EXERCISE DATA –
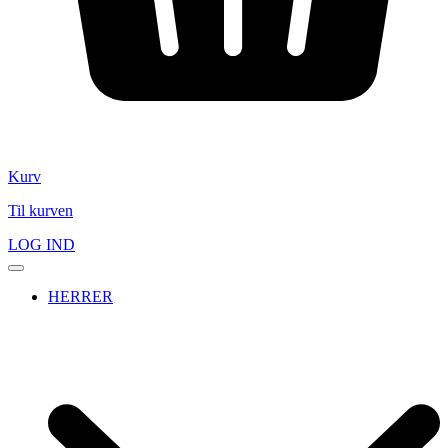
Kurv
Til kurven
LOG IND
HERRER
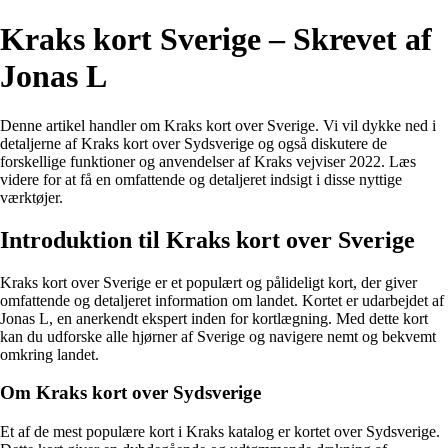
Kraks kort Sverige – Skrevet af
Jonas L
Denne artikel handler om Kraks kort over Sverige. Vi vil dykke ned i
detaljerne af Kraks kort over Sydsverige og også diskutere de
forskellige funktioner og anvendelser af Kraks vejviser 2022. Læs
videre for at få en omfattende og detaljeret indsigt i disse nyttige
værktøjer.
Introduktion til Kraks kort over Sverige
Kraks kort over Sverige er et populært og pålideligt kort, der giver
omfattende og detaljeret information om landet. Kortet er udarbejdet af
Jonas L, en anerkendt ekspert inden for kortlægning. Med dette kort
kan du udforske alle hjørner af Sverige og navigere nemt og bekvemt
omkring landet.
Om Kraks kort over Sydsverige
Et af de mest populære kort i Kraks katalog er kortet over Sydsverige.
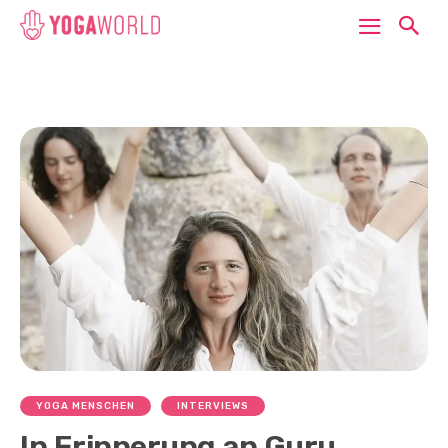
YOGA MENSCHEN
INTERVIEWS
In Erinnerung an Guru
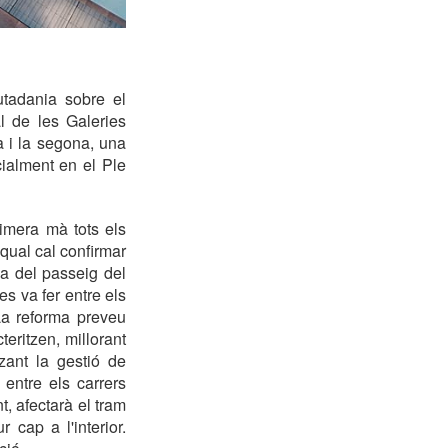
utadania sobre el
al de les Galeries
a i la segona, una
cialment en el Ple
imera mà tots els
qual cal confirmar
ma del passeig del
s va fer entre els
 La reforma preveu
eritzen, millorant
tzant la gestió de
entre els carrers
, afectarà el tram
 cap a l'interior.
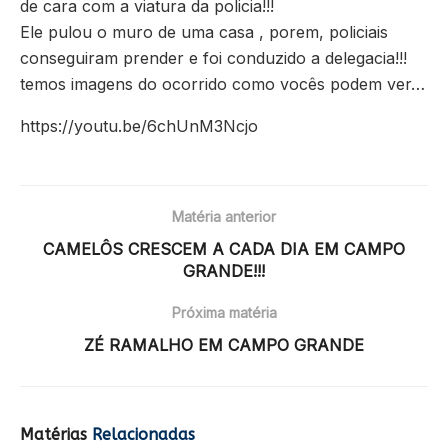
de cara com a viatura da policia!!!
Ele pulou o muro de uma casa , porem, policiais
conseguiram prender e foi conduzido a delegacia!!!
temos imagens do ocorrido como vocês podem ver…
https://youtu.be/6chUnM3Ncjo
Matéria anterior
CAMELÔS CRESCEM A CADA DIA EM CAMPO
GRANDE!!!
Próxima matéria
ZÉ RAMALHO EM CAMPO GRANDE
Matérias
Relacionadas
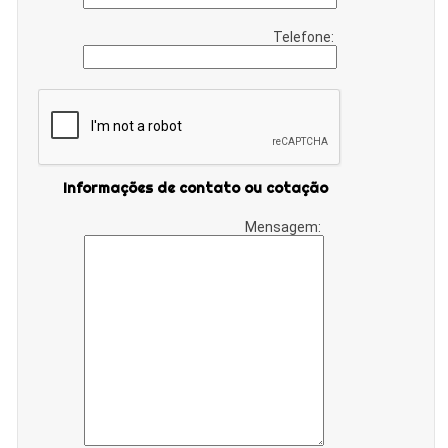
Telefone:
Informações de contato ou cotação
Mensagem:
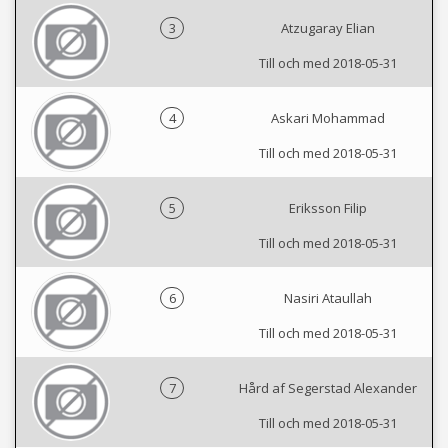
3
Atzugaray Elian
Till och med 2018-05-31
4
Askari Mohammad
Till och med 2018-05-31
5
Eriksson Filip
Till och med 2018-05-31
6
Nasiri Ataullah
Till och med 2018-05-31
7
Hård af Segerstad Alexander
Till och med 2018-05-31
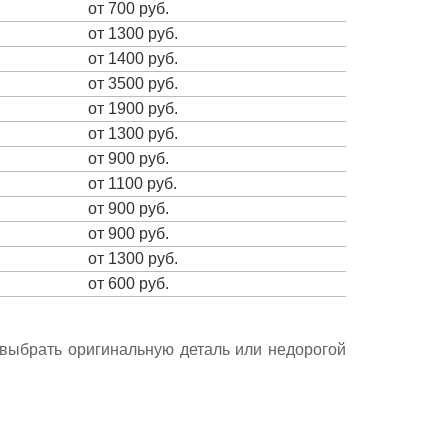
от 700 руб.
от 1300 руб.
от 1400 руб.
от 3500 руб.
от 1900 руб.
от 1300 руб.
от 900 руб.
от 1100 руб.
от 900 руб.
от 900 руб.
от 1300 руб.
от 600 руб.
е выбрать оригинальную деталь или недорогой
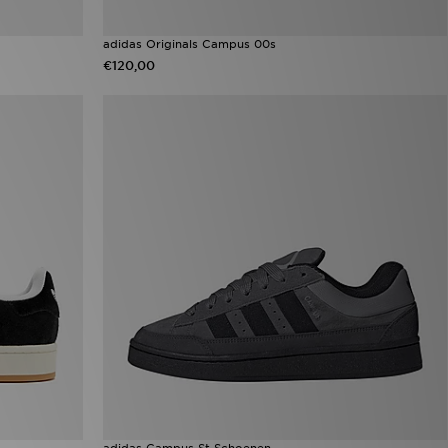
adidas Originals Campus 00s
€120,00
adidas Campus St Schoenen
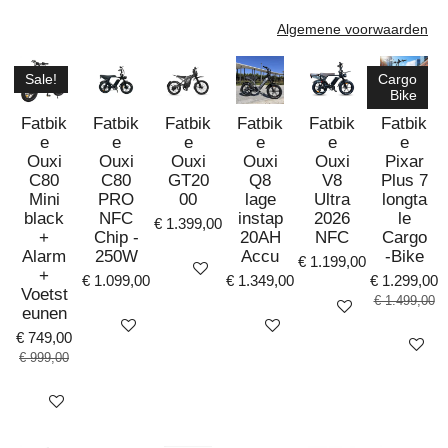
Algemene voorwaarden
Sale!
Cargo
Bike
Fatbik
Fatbik
Fatbik
Fatbik
Fatbik
Fatbik
e
e
e
e
e
e
Ouxi
Ouxi
Ouxi
Ouxi
Ouxi
Pixar
C80
C80
GT20
Q8
V8
Plus 7
Mini
PRO
00
lage
Ultra
longta
black
NFC
instap
2026
le
€ 1.399,00
+
Chip -
20AH
NFC
Cargo
Alarm
250W
Accu
-Bike
€ 1.199,00
Bekijk details
+
€ 1.099,00
€ 1.349,00
€ 1.299,00
Voetst
€ 1.499,00
Bekijk details
eunen
Bekijk details
Bekijk details
€ 749,00
Bekijk det
€ 999,00
Bekijk details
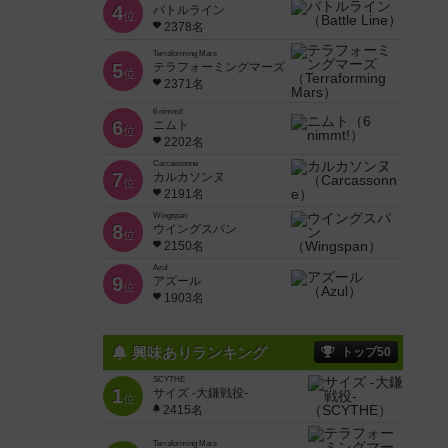
4
バトルライン
位
2378名
Terraforming Mars
5
テラフォーミングマーズ
位
2371名
6 nimmt!
6
ニムト
位
2202名
Carcassonne
7
カルカソンヌ
位
2191名
Wingspan
8
ウイングスパン
位
2150名
Azul
9
アズール
位
1903名
興味ありランキング
トップ50
SCYTHE
1
サイズ -大鎌戦役-
位
2415名
Terraforming Mars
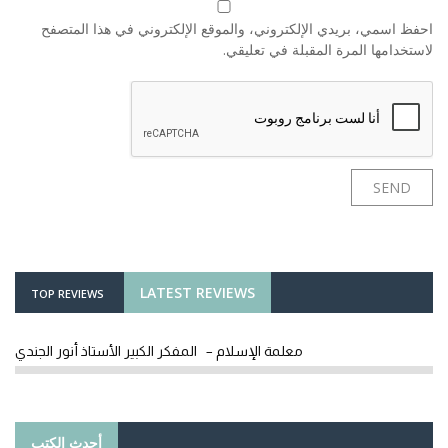
احفظ اسمي، بريدي الإلكتروني، والموقع الإلكتروني في هذا المتصفح
لاستخدامها المرة المقبلة في تعليقي.
LATEST REVIEWS
TOP REVIEWS
معلمة الإسلام – المفكر الكبير الأستاذ أنور الجندي
أحدث الكتب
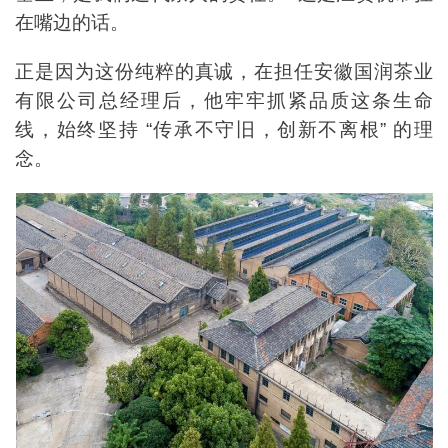
在嘴边的话。
正是因为这份纯粹的真诚，在担任安徽国润茶业
有限公司总经理后，他牢牢抓紧品质这条生命
线，始终坚持 “传承不守旧，创新不离根” 的理
念。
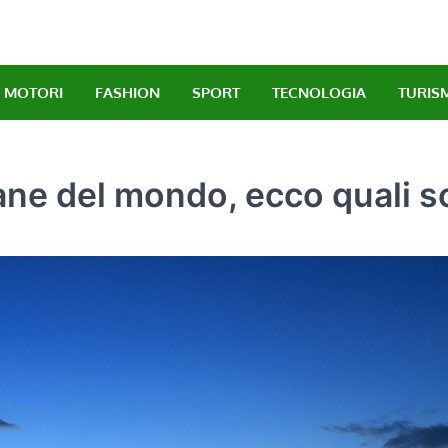
MOTORI
FASHION
SPORT
TECNOLOGIA
TURIS
rane del mondo, ecco quali 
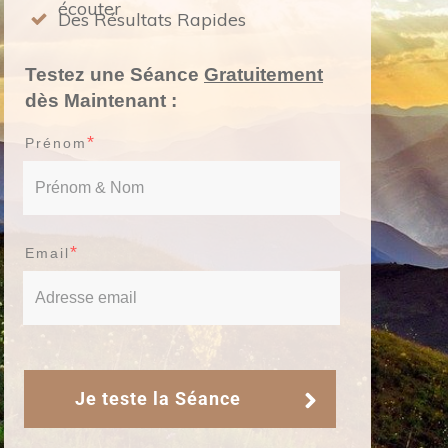
écouter
Des Résultats Rapides
Testez une Séance
Gratuitement
dès Maintenant :
*
Prénom
*
E
Mail
Je teste la Séance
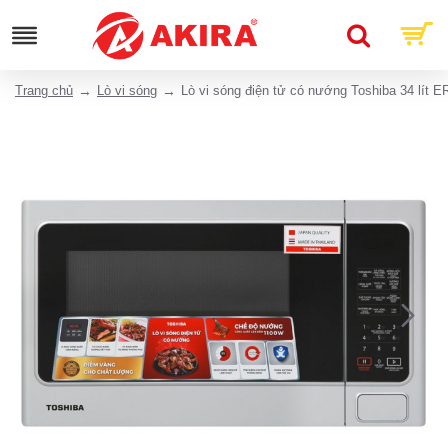
Trang chủ
Lò vi sóng
Lò vi sóng điện tử có nướng Toshiba 34 lít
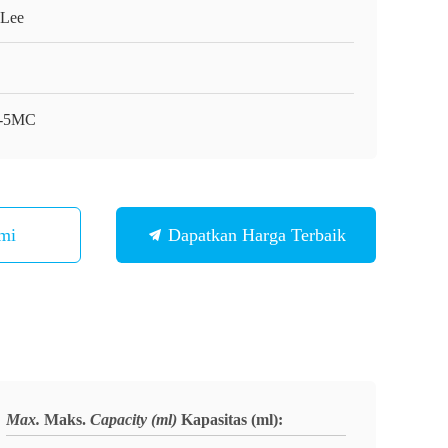
Lee
-5MC
mi
Dapatkan Harga Terbaik
Max.
Maks.
Capacity (ml)
Kapasitas (ml)
:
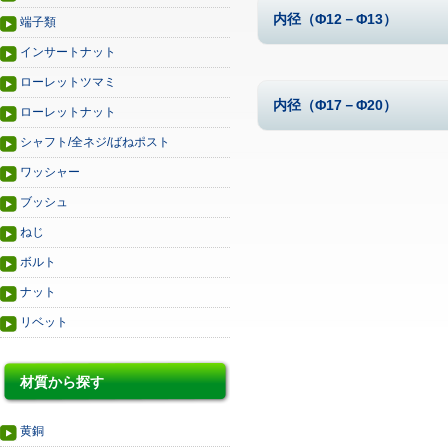
内径（Φ12－Φ13）
端子類
インサートナット
ローレットツマミ
内径（Φ17－Φ20）
ローレットナット
シャフト/全ネジ/ばねポスト
ワッシャー
ブッシュ
ねじ
ボルト
ナット
リベット
材質から探す
黄銅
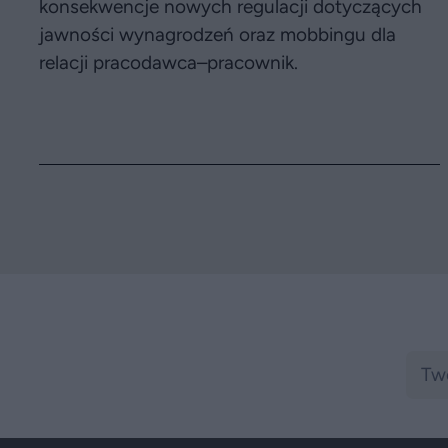
konsekwencje nowych regulacji dotyczących
jawności wynagrodzeń oraz mobbingu dla
relacji pracodawca–pracownik.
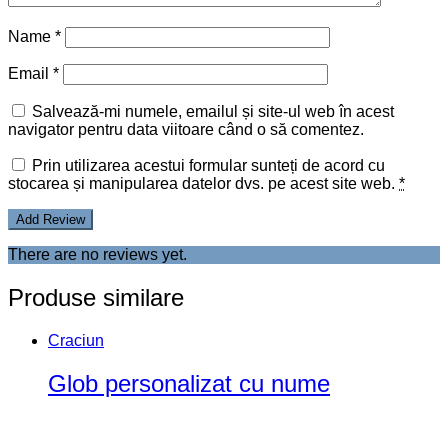
Name
*
Email
*
Salvează-mi numele, emailul și site-ul web în acest
navigator pentru data viitoare când o să comentez.
Prin utilizarea acestui formular sunteți de acord cu
stocarea și manipularea datelor dvs. pe acest site web.
*
There are no reviews yet.
Produse similare
Craciun
Glob personalizat cu nume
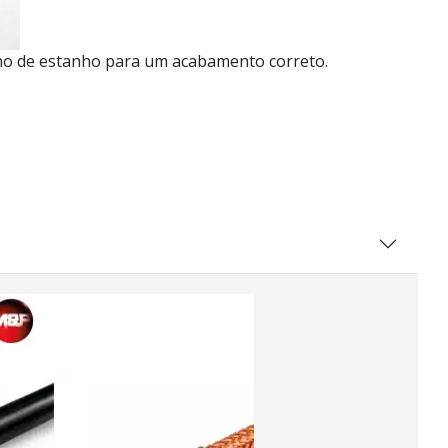
banho de estanho para um acabamento correto.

EXERCISE –
Show every line from the entries above in which "omfattende" appears.

ANSWER BELOW –
videre for at få en omfattende og detaljeret indsigt i disse nyttige
omfattende og detaljeret information om landet. Kortet er udarbejdet af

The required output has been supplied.